Şerafettin Özdemir

Şerafettin Özdemir

Mail: kursadalperen@live.nl

SÜMÜK-Ü ŞERİF!.. (!)

Ülke ve millet olarak hurafe içersinde boca olmuş bir milletiz!.. Kimi din simsarı peygamberi büyüteyim, medhü sena edeyim derken onun idrarını, sümüğünü, eşleri arasındaki zevce-i mukareneti öne çıkarıp kendilerine , tarikatlarına hizmet ettiklerini sanmaktadırlar.

Böylesi zevatın ellerinde, bilgilerinde aziz Kur'an bilgisi yoktur.. Tamamen sathi, yüzeysel duyum ve bilgilerile milletin iflahını kesmektedirler.

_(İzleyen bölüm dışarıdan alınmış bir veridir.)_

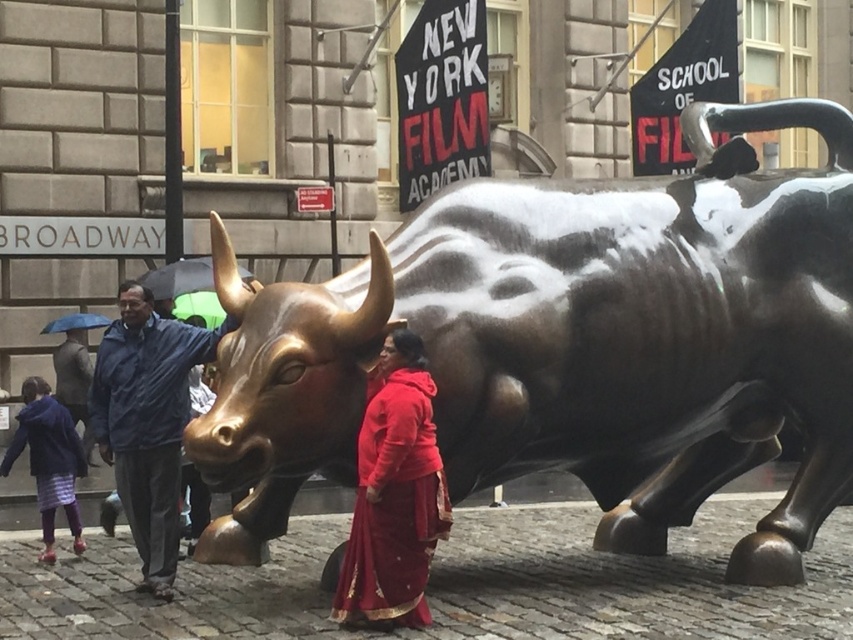 You are standing at the entrance of the building with the Broadway sign. You want to take a photo of the bronze bull at center from the best possible angle. According to the coordinates provided in the Objects Description, in which direction should you walk to position yourself optimally for the shot?

To capture the bronze bull at center optimally, you should position yourself at point (573,344) as indicated by the coordinates in the Objects Description.

You are a photographer planning to take a photo of the bronze bull at center and the red satin dress at center. Since both are in the center, how can you ensure both are visible in the frame?

The bronze bull at center is positioned over the red satin dress at center, so you should adjust your angle or zoom out slightly to capture both the bull and the dress without one blocking the other.

You are standing in front of the bronze bull sculpture in the bustling urban scene. There are two points marked on the bull, one at point coordinates point (392, 356) and another at point coordinates point (212, 337). Which point is closer to you?

Point (392, 356) is closer to the viewer than point (212, 337). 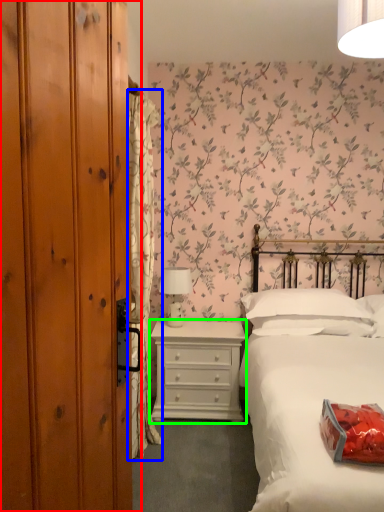 Question: Based on their relative distances, which object is nearer to dresser (highlighted by a red box)? Choose from curtain (highlighted by a blue box) and chest of drawers (highlighted by a green box).

Choices:
 (A) curtain
 (B) chest of drawers

Answer: (A) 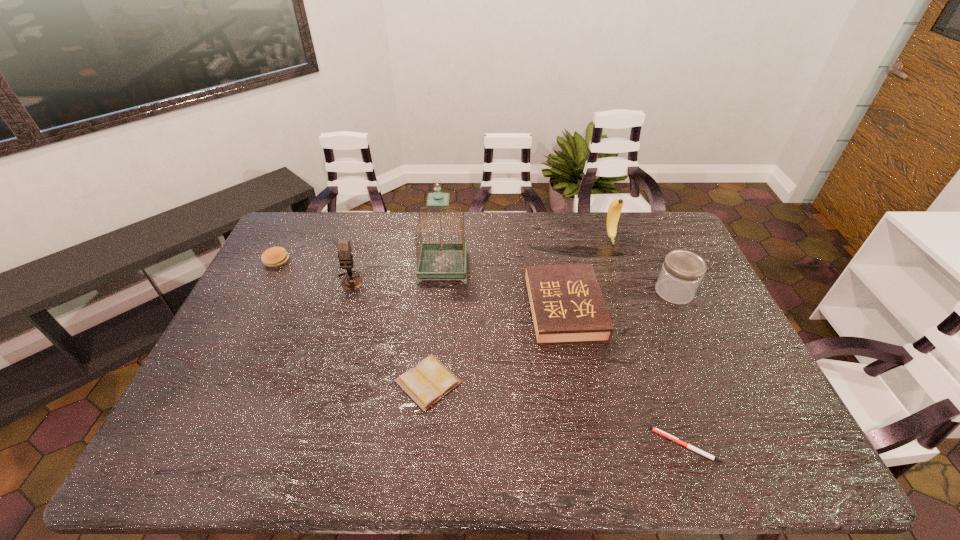 The height and width of the screenshot is (540, 960). What are the coordinates of `the second shortest object` in the screenshot? It's located at (426, 383).

The width and height of the screenshot is (960, 540). Find the location of `pen`. pen is located at coordinates (656, 430).

This screenshot has width=960, height=540. I want to click on the nearest object, so click(x=656, y=430).

Locate an element on the screen. vacant space located at the door of the tallest object is located at coordinates (506, 268).

Where is `free point located from the stem of the farthest object`? The height and width of the screenshot is (540, 960). free point located from the stem of the farthest object is located at coordinates [631, 296].

You are a GUI agent. You are given a task and a screenshot of the screen. Output one action in this format:
    pyautogui.click(x=<x>, y=<y>)
    Task: Click on the free space located on the front-facing side of the microphone
    
    Given the screenshot: What is the action you would take?
    pyautogui.click(x=322, y=374)

At what (x,y) coordinates should I click in order to perform the action: click on vacant position located on the left of the rightmost object. Please return your answer as a coordinate pair (x, y). This screenshot has width=960, height=540. Looking at the image, I should click on (534, 292).

You are a GUI agent. You are given a task and a screenshot of the screen. Output one action in this format:
    pyautogui.click(x=<x>, y=<y>)
    Task: Click on the vacant space located 0.150m on the left of the fifth object from left to right
    Image resolution: width=960 pixels, height=540 pixels.
    Given the screenshot: What is the action you would take?
    pyautogui.click(x=479, y=309)

Identify the location of vacant region located 0.290m on the right of the sixth tallest object. The width and height of the screenshot is (960, 540). [373, 261].

Find the location of a particular element. vacant space located 0.070m on the right of the second shortest object is located at coordinates (489, 382).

Kimileri Deve sidiğinden şifa kapmış, kimileri peygamberi el'an kabrinde hanımlarıyla ciinsel ilişkide bulunduklarını, tıpkı diri imiş gibi hayatlarına devam ettiklerini ileri sürmektedirler.

Halbu ki, karşılarında düne göre okumuş fizik kimya tahsil etmiş dünyevi, uhrevi bilgileri aziz Kur'an'ın nezaretinde bilen insanlar bulunmaktadır.. Öylesi, " Yanmaz, çürümez kefen" sapkınlığı ile milletin kandırılması, uyutulması, uyuşturulmasının zamanı geçmiş, böylesi bilgileri yersiz, uyduruk, hurafe ve dinin sırtından geçinme olarak tavsif etmektedirler.

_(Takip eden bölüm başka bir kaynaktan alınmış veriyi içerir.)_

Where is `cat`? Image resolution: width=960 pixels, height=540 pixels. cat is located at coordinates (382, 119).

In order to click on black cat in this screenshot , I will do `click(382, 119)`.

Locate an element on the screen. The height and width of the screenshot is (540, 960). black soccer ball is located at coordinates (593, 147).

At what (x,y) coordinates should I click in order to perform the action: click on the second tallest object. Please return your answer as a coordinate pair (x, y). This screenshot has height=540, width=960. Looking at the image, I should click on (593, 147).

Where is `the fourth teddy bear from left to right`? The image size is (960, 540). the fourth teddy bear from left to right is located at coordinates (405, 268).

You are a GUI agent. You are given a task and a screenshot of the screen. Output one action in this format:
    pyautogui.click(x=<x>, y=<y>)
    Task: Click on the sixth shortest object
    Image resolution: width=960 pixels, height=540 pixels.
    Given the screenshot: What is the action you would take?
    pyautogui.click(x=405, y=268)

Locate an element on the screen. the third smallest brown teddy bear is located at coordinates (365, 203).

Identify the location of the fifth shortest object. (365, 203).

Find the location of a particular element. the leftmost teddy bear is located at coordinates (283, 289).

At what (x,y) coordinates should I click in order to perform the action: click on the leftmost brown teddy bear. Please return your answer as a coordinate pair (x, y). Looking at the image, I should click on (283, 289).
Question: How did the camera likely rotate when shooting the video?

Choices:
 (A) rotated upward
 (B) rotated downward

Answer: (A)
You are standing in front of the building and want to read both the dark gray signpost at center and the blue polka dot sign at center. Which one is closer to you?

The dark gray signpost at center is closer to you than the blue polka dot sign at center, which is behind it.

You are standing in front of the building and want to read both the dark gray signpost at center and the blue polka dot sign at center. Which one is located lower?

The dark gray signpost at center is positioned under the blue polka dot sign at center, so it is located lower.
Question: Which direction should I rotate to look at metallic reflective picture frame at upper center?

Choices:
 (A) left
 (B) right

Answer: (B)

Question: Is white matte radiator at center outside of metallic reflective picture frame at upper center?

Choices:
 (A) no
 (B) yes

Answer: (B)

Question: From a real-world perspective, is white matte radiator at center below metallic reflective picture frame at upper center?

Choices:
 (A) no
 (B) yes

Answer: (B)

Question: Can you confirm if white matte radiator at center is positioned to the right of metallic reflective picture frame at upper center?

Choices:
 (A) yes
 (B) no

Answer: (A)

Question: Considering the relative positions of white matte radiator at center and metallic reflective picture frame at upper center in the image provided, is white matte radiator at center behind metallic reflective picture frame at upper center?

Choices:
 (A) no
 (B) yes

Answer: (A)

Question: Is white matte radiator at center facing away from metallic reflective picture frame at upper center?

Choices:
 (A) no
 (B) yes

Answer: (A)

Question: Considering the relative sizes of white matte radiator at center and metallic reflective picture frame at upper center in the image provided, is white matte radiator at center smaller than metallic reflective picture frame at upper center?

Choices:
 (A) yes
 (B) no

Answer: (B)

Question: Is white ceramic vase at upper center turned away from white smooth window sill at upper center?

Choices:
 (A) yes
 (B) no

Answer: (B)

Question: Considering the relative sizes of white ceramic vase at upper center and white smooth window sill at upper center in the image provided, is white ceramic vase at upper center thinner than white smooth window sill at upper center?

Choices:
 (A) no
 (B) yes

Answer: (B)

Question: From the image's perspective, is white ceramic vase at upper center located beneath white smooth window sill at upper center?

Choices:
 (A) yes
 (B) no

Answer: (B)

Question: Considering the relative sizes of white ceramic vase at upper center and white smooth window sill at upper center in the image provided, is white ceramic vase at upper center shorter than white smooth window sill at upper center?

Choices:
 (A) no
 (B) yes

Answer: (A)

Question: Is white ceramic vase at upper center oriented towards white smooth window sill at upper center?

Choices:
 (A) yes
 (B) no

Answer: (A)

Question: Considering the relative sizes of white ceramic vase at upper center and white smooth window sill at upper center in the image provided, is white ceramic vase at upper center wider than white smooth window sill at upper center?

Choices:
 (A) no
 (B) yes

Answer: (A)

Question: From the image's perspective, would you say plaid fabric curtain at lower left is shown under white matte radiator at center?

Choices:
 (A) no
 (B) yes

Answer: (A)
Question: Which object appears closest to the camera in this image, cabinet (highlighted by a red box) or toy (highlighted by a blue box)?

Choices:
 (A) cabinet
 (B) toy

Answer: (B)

" Onlar Allah'ın ( hidayet ) nurunu üfürükleriyle söndürmek istiyorlar; Allah ise, nurunu tamamlamak dışındaki bir seçeneğe asla izin vermeyecektir; tabi ki inkâr edenler istemese de..." ( Tevbe sûresi, âyet 32)

Ayeti kerimeden anlıyoruz ki, lafzen " ağızlarıyla". Mecazen " asılsız söz. kuru sıkı atış" anlamını da içersinde taşıyan " üfürük" karşılığını, bi efvahihim ibaresine mecazi çağrışımlarını da çeviriye kazandırmak için tercih ettik. Bir önceki âyet bu üfürmelerin putlaştırılmasıyla ilgili olduğunu örnekleriyle vermektedir. ( Kur'an-Meal-Tefsir

Aziz Kur'an'ı devre dışı bırakmak!..

Talihsizliğe bakınız ki, ülkemiz, aşağı, yukarı tarikat evlerine terkedilmiştir. Menzil hanedanlığı madde üstüne madde yığarken, kendi aralarındaki iç çekişme, sürtüşme, veraset, maddi çıkar düellosu dudak uçuklatır boyutlara ulaşmıştır.

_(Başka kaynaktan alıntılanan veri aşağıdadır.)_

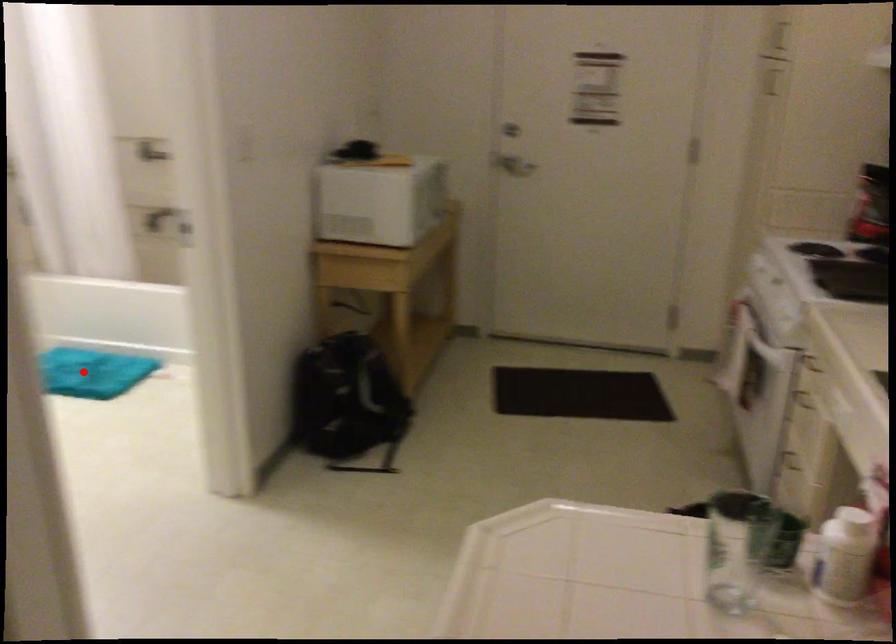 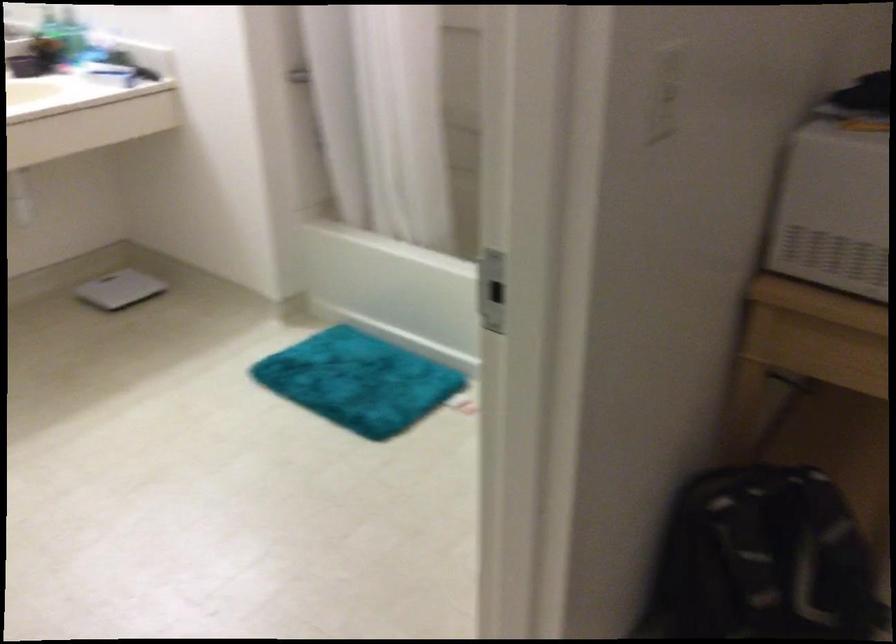 Question: A red point is marked in image1. In image2, is the corresponding 3D point closer to the camera or farther? Reply with the corresponding letter.

Choices:
 (A) The corresponding 3D point is closer.
 (B) The corresponding 3D point is farther.

Answer: (A) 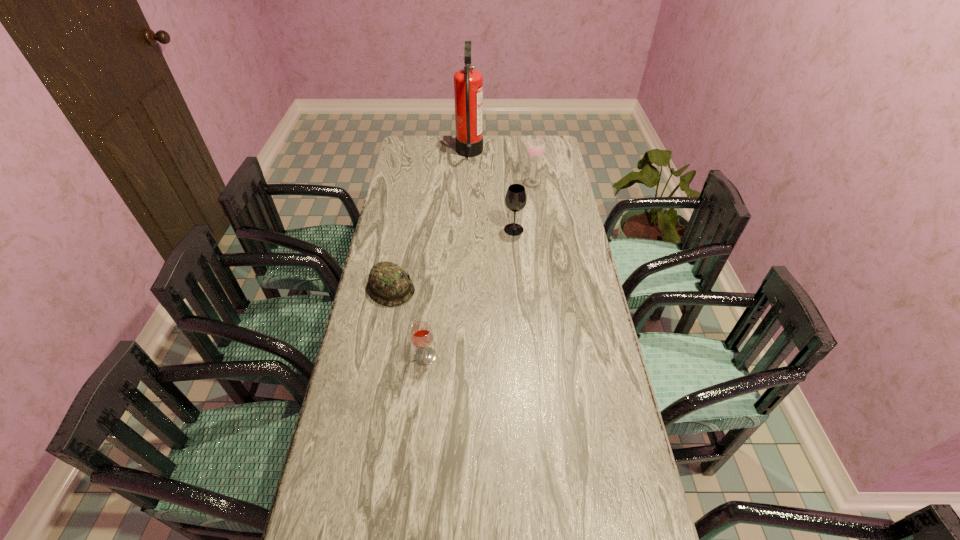 Locate an element on the screen. vacant space in between the third farthest object and the third object from right to left is located at coordinates (492, 192).

Identify the location of the closest object relative to the second object from left to right. (388, 284).

Select which object is the closest to the rightmost wineglass. Please provide its 2D coordinates. Your answer should be formatted as a tuple, i.e. [(x, y)], where the tuple contains the x and y coordinates of a point satisfying the conditions above.

[(468, 83)]

Choose which wineglass is the third nearest neighbor to the third object from right to left. Please provide its 2D coordinates. Your answer should be formatted as a tuple, i.e. [(x, y)], where the tuple contains the x and y coordinates of a point satisfying the conditions above.

[(421, 334)]

Identify the location of wineglass identified as the second closest to the second shortest object. (536, 148).

The width and height of the screenshot is (960, 540). In order to click on free space that satisfies the following two spatial constraints: 1. on the front-facing side of the farthest wineglass; 2. on the right side of the tallest object in this screenshot , I will do `click(468, 182)`.

You are a GUI agent. You are given a task and a screenshot of the screen. Output one action in this format:
    pyautogui.click(x=<x>, y=<y>)
    Task: Click on the free space that satisfies the following two spatial constraints: 1. on the back side of the second nearest object; 2. on the right side of the second object from right to left
    This screenshot has width=960, height=540.
    Given the screenshot: What is the action you would take?
    pyautogui.click(x=402, y=230)

Where is `free space in the image that satisfies the following two spatial constraints: 1. on the front-facing side of the tallest object; 2. on the left side of the second wineglass from right to left`? This screenshot has width=960, height=540. free space in the image that satisfies the following two spatial constraints: 1. on the front-facing side of the tallest object; 2. on the left side of the second wineglass from right to left is located at coordinates (467, 230).

The width and height of the screenshot is (960, 540). Find the location of `free location that satisfies the following two spatial constraints: 1. on the front-facing side of the rightmost object; 2. on the left side of the tallest object`. free location that satisfies the following two spatial constraints: 1. on the front-facing side of the rightmost object; 2. on the left side of the tallest object is located at coordinates (468, 182).

Identify the location of vacant point that satisfies the following two spatial constraints: 1. on the front-facing side of the fire extinguisher; 2. on the back side of the second farthest wineglass. (467, 230).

Hal böyle iken, okumamış, saf dil, Kur'an ehli olmayan gariban insanları " Biz ahıırlarımızı meleklere bile temizletiriz" sav ve yalanıyla kitleleri korkututmaktadırlar. Hedefleri gayet açıktır.. Böylesi okumamış kitleleri Kur'an'dan uzak tutmak, tamamen şeyhin insiyatifine bırakarak onun himayesinde zatı muhteremeleri dünyalığa boğmak, servet ve saman içersinde yüzmelerini sağlamaktır.

Ülkemizin hangi köşesine el atarsanız orası elinize gelmekte, Diyanet İşlerini tesirsiz, fonksiyonsuz kılarak şeyhin elini öptürmek, eteğine yapıştırmak, sonrasında ise cennete girmeyi hak etmektir.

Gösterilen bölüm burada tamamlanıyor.